Mobilization in severe sepsis: An integrative review


Severe sepsis is a leading cause of long‐term morbidity in the United States. Up to half of severe sepsis is treated in non–intensive care unit (ICU) settings, making it applicable to hospitalist practice. Evidence has demonstrated benefits from physical therapy (PT) in myriad conditions; whether PT may benefit severe sepsis patients either within or outside the ICU is unknown. Therefore, we conducted a review of the literature to understand whether early mobilization improves outcomes in patients with severe sepsis in non‐ICU settings. We summarized the pathophysiology of functional decline in severe sepsis, the efficacy of PT in other patient populations, and the potential rationale for PT interventions in patients with severe sepsis. Multiple databases were searched for keywords including length of stay, mortality, costs, mobilization, and PT. Two authors (S.G. and V.C.) independently determined the eligibility of each study. A secondary review including studies of any infectious pathology with PT interventions or sepsis patients within the ICU was also conducted. Our search did not yield any primary literature regarding the impact of mobilization on severe sepsis outcomes in non‐ICU settings. Only 1 retrospective study showed potential benefit of therapy in sepsis patients in the ICU. Similarly, in non‐ICU settings, only 1 study that included patients with bacterial pneumonia reported outcomes after implementing an intervention consisting of early mobilization. These findings suggest that scant data regarding the efficacy of early mobilization following severe sepsis exist. Because hospitalists often care for this patient population, an opportunity for research in this area exists. Journal of Hospital Medicine 2015;10:54–59. © 2014 Society of Hospital Medicine

© 2014 Society of Hospital Medicine

Severe sepsis, defined as an infection leading to systemic inflammatory response and acute organ dysfunction, is a significant cause of morbidity and mortality.[1, 2, 3] Although it has been a condition classically attributed to patients in the intensive care unit (ICU), accumulating data suggest that a substantial proportion of patients with severe sepsis are managed by hospitalists and floor teams in non‐ICU, general ward settings.[1, 4, 5] Although the incidence of severe sepsis continues to rise both in the United States and other developed nations,[2, 6, 7] advances in early recognition, management, and care of this condition have resulted in improved rates of survival.[8] The resultant increase in a severe sepsis survivor population[6] make the long‐term sequelae of this condition an important public health problem.[9]

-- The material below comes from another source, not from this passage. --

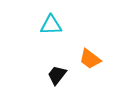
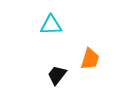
orange trapezoid: rotated 110 degrees counterclockwise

In both the ICU and on general wards, severe sepsis survivors suffer from decreased functional status, worsened quality of life, increased cognitive dysfunction, and sarcopenia.[4, 6, 10, 11, 12, 13, 14] Not surprisingly, many such patients are discharged to long‐term care facilities for physical rehabilitation,[15] with escalating utilization of resources[16] and cost.[17, 18] Inexpensive interventions that improve outcomes following sepsis would thus be welcomed.

It is well known that physical therapy (PT) and early mobilization are beneficial in mitigating functional decline in a number of conditions.[19, 20, 21, 22] PT can improve outcomes in several ways: prevention of bed rest deconditioning, mitigation of mechanisms that lead to sarcopenia, increased pulmonary and tissue aerobic capacity, and improved sense of well‐being. Indeed, among the population cared for in ICU settings, early mobility and PT lead to more ventilator‐free days, better functional status at discharge, shorter duration of delirium, and even a potentially reduced risk of central line‐associated bloodstream infection (CLABSI).[23, 24] However, whether initiating early PT can improve outcomes in patients with severe sepsis treated by either intensivists or hospitalists/floor teams outside the ICU is unknown.

Therefore, to better understand this phenomenon, we systematically reviewed and integrated the literature regarding early mobilization and PT for severe sepsis outside the ICU. To be more inclusive, a secondary review including populations with any infectious etiology and severe sepsis treated within the ICU was also conducted. Our review begins by providing an overview of the pathophysiology behind functional decline in severe sepsis, along with existing evidence on early mobilization efficacy in other patient populations. We then proceed with a review of the extant literature on the aforementioned topic. We conclude with an evaluation of the current evidence on the subject, along with assertions regarding future research in the area.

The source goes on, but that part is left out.